━━━ SUPPLIED MATERIAL ━━━
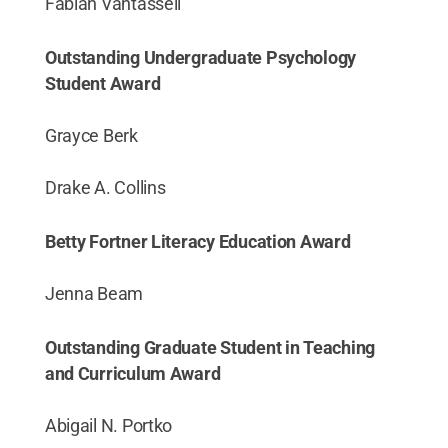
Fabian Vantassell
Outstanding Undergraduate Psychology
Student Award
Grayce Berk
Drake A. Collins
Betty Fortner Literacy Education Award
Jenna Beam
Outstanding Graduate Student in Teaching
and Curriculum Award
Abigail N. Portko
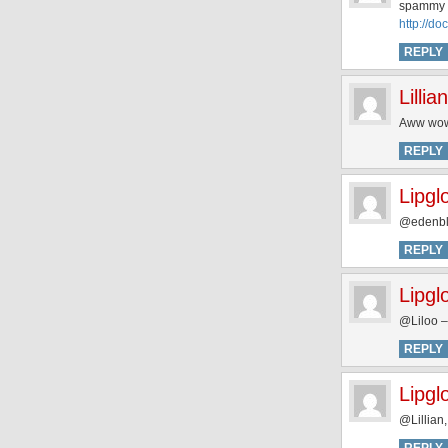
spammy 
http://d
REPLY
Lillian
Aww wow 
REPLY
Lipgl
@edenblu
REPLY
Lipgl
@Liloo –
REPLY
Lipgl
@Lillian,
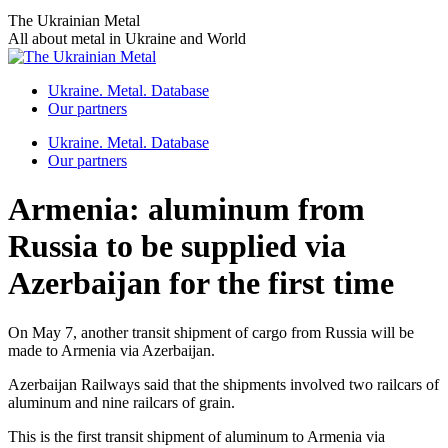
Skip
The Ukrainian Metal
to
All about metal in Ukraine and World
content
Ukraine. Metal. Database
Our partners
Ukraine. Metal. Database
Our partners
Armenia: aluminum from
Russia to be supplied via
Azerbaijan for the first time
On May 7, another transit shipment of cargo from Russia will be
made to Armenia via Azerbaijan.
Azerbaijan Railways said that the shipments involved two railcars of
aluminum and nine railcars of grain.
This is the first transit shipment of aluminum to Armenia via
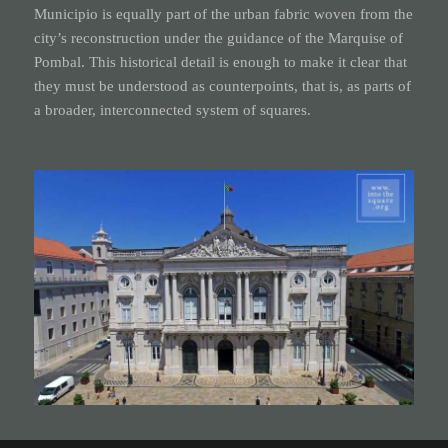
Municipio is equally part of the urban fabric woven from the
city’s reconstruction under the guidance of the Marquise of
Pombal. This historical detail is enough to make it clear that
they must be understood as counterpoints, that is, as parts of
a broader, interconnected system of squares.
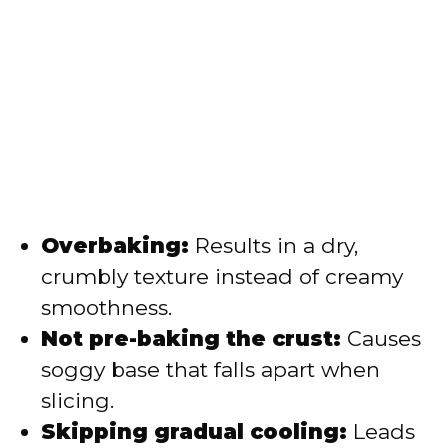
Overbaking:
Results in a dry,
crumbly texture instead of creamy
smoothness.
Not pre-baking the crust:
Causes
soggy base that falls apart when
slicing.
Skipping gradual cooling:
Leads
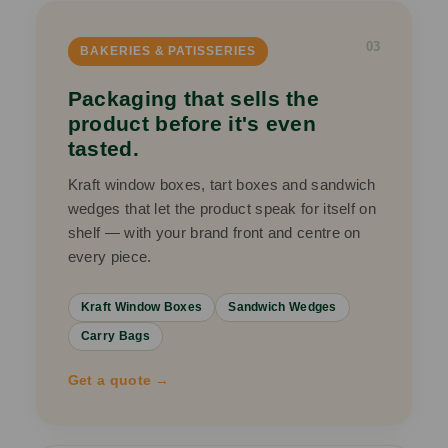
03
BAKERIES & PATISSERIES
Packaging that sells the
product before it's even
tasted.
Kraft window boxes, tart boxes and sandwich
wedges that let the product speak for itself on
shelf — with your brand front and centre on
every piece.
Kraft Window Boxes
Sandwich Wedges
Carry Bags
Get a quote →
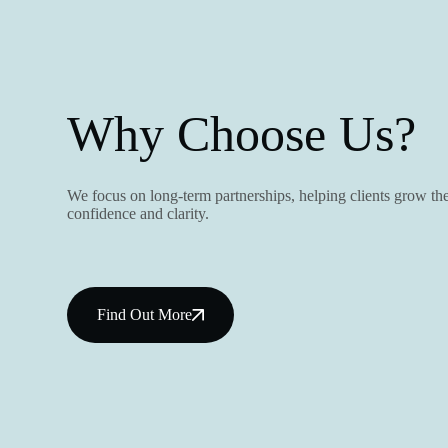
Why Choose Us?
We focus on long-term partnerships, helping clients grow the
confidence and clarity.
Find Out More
━━━
**GOAL OF THE EXERCISE**
Your response should be made up of the lines in the data that contain the word "Armenia".

**ANSWER TO THE EXERCISE**
Armenia: aluminum from
made to Armenia via Azerbaijan.
This is the first transit shipment of aluminum to Armenia via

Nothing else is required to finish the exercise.